Two of the explorers were members of the Roebuck Bay Pastoral and Agricultural Association which sought to secure land in the area for cattle stations.
By the 1980s, attitudes towards Aboriginal people and understandings of their culture were beginning to change, and the distress caused by a monument which seemed to celebrate the deaths of as many as 20 Aboriginal people, was recognised. The monument was refurbished and in 1994, after 6 years of negotiations by a group of historians from Murdoch University in collaboration with the La Grange Bidyadanga Aboriginal Community, a further plaque was dedicated. La Grange Bidyadanga is south of Broome.
This plaque was erected by people who found the monument before you offensive.
The monument describes the events at La Grange from one perspective only: the viewpoint of white ‘settlers’.
No mention is made of the right of Aboriginal people to defend their land or of the history of provocation which led to the explorers’ deaths.
The ‘punitive party’ mentioned here ended in the deaths of around twenty Aboriginal people. The whites were well armed and equipped and none of their party was killed or wounded.
The plaque is in memory of the Aboriginal people killed at La Grange. It also commemorates all other Aboriginal people who died during the invasion of their country.

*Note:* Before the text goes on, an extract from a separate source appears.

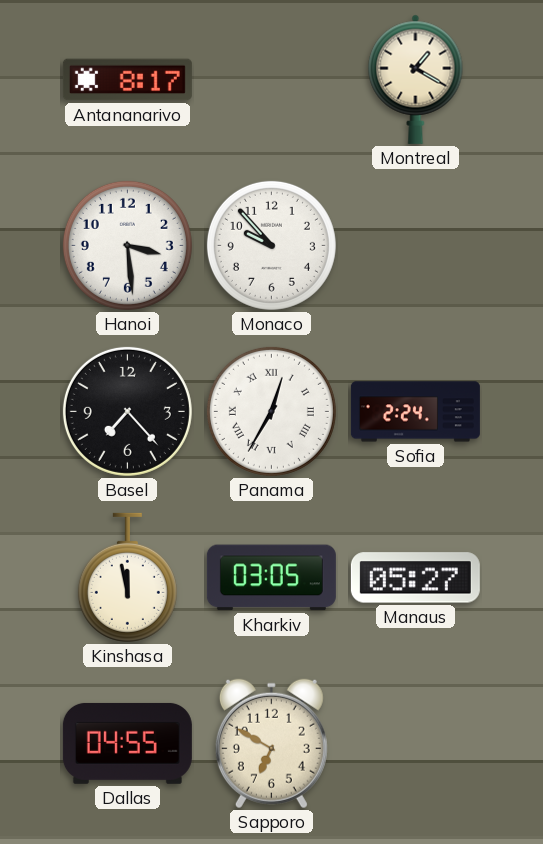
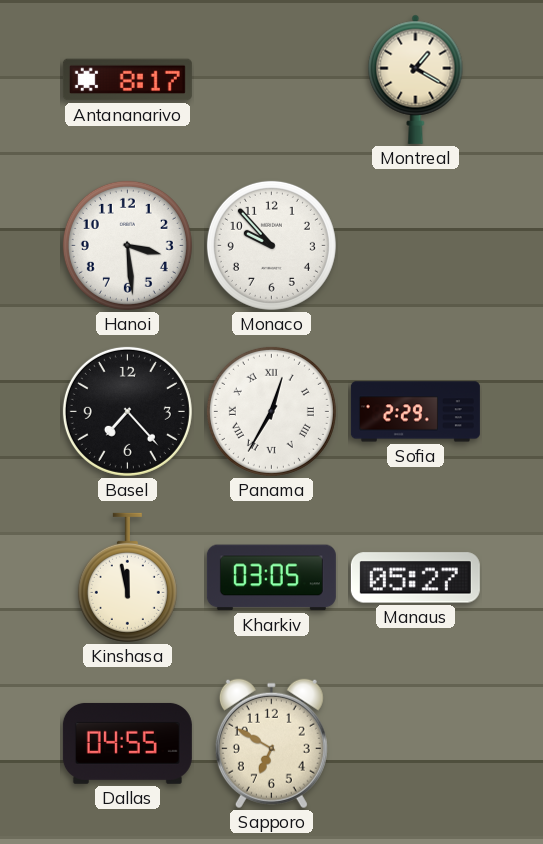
Sofia: 2:24 -> 2:29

LEST WE FORGET MAPA JARRIYA-NYALAKU
*This article was first published in the Newsletter of the Fremantle History Society, of which the author is a member. The Society welcomes new members.
** The monument was erected in The Esplanade in 1913 by Brown’s friend George Julius Brockman; the portrait bust of Maitland Brown on top being by the Italian sculptor, Pietro Porcelli. The memorial was unveiled by Sir John Forrest.